2. Streaming Pipeline — Kafka + ClickHouse + Superset

make streaming-pipeline

Real-time pipeline with fake clickstream events (5 events/sec).

Python Producer → Kafka (clickstream-events topic)
                    → ClickHouse Kafka Engine (real-time consumption)
                       → MaterializedView → MergeTree (persistent storage)
                          → clickstream_hourly (aggregation view)
  • Kafka UI(:8081) topic/message inspection verified
  • Superset(:8088) ClickHouse SQL Lab query verified

3. Lakehouse — Iceberg + Trino + MinIO + Superset

docker compose --profile iceberg --profile trino up -d

Stores PostgreSQL mart data into Iceberg tables via Trino CTAS. Parquet files are saved in the MinIO warehouse bucket.

-- Run in Trino
CREATE TABLE iceberg.analytics.customers AS
SELECT * FROM postgresql.marts.dim_customers;
  • Trino(:8090) → Iceberg REST catalog → MinIO(S3)
  • Superset(:8088) connection via trino://trino@ds-trino:8080/iceberg verified
  • Cross-catalog queries: Trino can JOIN PostgreSQL + Iceberg simultaneously

4. Jupyter Notebooks — Interactive Analysis

docker compose --profile jupyter up -d
# http://localhost:8888 (token: datastack)

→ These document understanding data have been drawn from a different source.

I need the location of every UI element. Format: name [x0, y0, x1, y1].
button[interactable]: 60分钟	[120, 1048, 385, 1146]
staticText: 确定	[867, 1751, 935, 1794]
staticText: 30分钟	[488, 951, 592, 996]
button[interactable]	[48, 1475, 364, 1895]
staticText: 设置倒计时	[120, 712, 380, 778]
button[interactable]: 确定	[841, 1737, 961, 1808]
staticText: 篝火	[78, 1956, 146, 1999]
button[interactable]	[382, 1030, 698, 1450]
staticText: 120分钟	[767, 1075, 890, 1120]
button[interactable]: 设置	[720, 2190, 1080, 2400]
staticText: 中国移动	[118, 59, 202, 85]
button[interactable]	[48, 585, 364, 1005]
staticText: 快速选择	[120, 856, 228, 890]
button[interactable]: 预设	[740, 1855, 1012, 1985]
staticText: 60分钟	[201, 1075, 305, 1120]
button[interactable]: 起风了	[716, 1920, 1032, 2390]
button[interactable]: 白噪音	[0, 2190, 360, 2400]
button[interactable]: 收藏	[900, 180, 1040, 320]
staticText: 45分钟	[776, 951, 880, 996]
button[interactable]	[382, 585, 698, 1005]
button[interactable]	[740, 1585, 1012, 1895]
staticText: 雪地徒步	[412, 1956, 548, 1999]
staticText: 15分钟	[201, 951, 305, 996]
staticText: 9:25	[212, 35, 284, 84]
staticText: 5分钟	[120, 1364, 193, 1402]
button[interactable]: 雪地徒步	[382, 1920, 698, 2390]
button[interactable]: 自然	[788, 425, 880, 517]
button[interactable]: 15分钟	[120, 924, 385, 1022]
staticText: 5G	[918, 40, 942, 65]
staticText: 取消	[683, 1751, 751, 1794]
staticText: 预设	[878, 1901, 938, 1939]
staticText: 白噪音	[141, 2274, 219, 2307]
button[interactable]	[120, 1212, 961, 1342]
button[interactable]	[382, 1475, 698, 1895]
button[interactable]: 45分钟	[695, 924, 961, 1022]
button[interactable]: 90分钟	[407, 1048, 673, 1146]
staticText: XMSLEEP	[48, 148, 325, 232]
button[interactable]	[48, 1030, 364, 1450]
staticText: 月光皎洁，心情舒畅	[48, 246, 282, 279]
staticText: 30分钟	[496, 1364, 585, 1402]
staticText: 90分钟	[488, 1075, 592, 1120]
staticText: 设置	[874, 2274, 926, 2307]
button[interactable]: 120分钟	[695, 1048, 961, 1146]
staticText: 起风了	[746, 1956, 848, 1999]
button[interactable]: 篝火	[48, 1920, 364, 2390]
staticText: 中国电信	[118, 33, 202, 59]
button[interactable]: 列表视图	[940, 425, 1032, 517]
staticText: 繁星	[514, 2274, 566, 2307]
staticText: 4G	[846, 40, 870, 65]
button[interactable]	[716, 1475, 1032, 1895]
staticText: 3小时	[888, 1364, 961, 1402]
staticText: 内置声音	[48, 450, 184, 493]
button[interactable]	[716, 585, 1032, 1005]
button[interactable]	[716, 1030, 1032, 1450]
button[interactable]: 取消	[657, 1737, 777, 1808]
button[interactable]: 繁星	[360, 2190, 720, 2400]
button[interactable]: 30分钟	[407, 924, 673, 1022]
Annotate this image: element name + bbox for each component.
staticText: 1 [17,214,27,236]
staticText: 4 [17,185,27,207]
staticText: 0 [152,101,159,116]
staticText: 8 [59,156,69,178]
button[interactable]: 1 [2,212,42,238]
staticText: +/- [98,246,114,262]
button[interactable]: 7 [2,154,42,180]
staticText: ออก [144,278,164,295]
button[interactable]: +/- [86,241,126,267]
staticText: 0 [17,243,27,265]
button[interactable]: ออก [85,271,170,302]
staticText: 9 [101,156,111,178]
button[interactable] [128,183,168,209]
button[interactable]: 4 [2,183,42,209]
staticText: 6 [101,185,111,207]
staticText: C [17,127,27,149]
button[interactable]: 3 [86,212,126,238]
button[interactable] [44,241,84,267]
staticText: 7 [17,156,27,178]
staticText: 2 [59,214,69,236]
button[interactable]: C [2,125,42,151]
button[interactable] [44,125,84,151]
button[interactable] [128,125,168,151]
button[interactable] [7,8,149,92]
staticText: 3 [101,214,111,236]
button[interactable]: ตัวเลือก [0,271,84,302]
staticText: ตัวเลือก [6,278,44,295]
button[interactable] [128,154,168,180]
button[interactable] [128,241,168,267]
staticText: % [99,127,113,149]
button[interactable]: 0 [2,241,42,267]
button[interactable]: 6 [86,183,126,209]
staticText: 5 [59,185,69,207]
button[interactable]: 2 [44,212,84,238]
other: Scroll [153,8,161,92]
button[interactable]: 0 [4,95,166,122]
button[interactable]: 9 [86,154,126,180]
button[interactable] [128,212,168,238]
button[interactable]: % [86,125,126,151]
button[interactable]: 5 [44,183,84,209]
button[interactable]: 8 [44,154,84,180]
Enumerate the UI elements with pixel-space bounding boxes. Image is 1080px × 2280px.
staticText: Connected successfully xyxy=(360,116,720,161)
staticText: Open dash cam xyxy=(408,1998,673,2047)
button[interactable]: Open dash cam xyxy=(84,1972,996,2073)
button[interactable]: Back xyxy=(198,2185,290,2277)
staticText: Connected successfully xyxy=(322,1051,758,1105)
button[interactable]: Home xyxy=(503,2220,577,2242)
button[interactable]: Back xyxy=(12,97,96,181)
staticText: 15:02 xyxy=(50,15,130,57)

Includes 3 example notebooks per scenario:

Notebook Data Source Contents
01-batch-analytics.ipynb PostgreSQL dbt marts queries, revenue trends, top customers, product sales
02-streaming-analytics.ipynb ClickHouse Clickstream analysis, device/country traffic, popular pages
03-lakehouse-query.ipynb Trino/Iceberg Iceberg table queries, cross-catalog JOIN (PG + Iceberg)

Custom Dockerfile with warehouse drivers: psycopg2, clickhouse-connect, trino, sqlalchemy

5. Dagster-dbt Orchestration

docker compose --profile dagster up -d
# http://localhost:3000

Manages dbt models as Dagster assets via dagster-dbt integration.

dagster-code (gRPC:4000) → dbt project mount
dagster-webserver (:3000) → asset materialization UI
dagster-daemon → schedule/sensor execution
  • @dbt_assets decorator for automatic dbt model discovery (12 assets: 4 seeds + 4 staging + 4 marts)
  • PostgreSQL backend (run/event/schedule storage)

6. OpenMetadata — Data Catalog

docker compose --profile openmetadata up -d
# http://localhost:8585 (admin / admin)

Centralized metadata store for data discovery, lineage, and governance.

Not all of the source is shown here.